Healthcare information technology is seen in many business and government circles as a high-growth market for many GovCon firms as agencies seek to upgrade the technology infrastructures that underpin their health initiatives.
ExecutiveGov, one of four Executive Mosaic news websites at the intersection of the public and private sectors, has highlighted comments from government leaders and cast its eye on what agencies are doing for current and future patients.
One project “EGov” has focused on is particular is the integrated electronic health records project of the departments of Defense and Veterans Affairs, through which the agencies wanted to share records of active and former soldiers in one system.

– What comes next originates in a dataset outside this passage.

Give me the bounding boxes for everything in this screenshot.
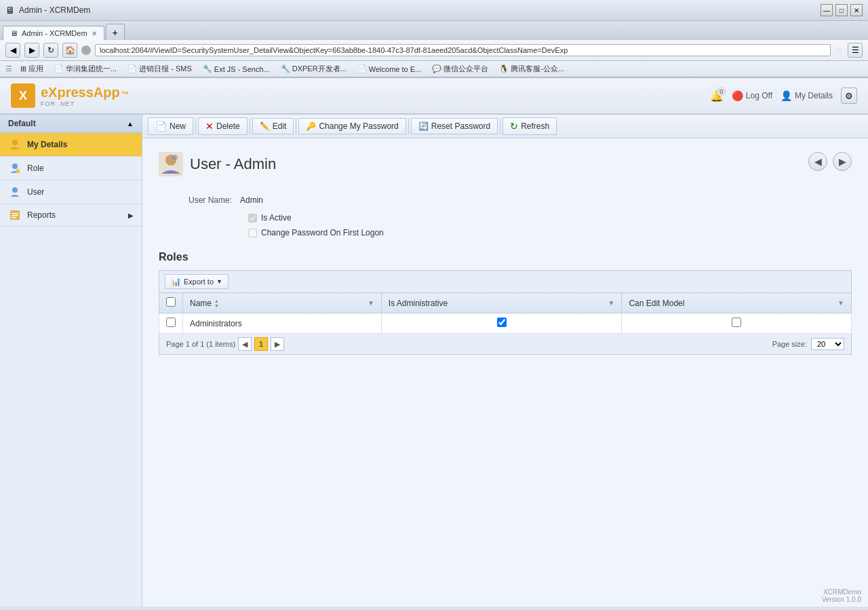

The agencies originally intended to build a single iEHR system, but announced in February that they would maintain their own systems and instead will focus on making them interoperable with one another.
Then-Defense Secretary Leon Panetta and Veterans Affairs Secretary Eric Shinseki set a May deadline to have patient records available for download in the VA’s Blue Button platform as well.
More details on the proposed iEHR platform emerged in May when Pentagon acquisition chief Frank Kendall said the departments could have a system up and running by the end of this calendar year.
Kendall also said the Pentagon was considering whether to use the VA’s VISTA software architecture or to acquire new software.
He will be the defense official in charge of healthcare records interoperability and modernization efforts and coordinate technical and acquisition aspects with the VA.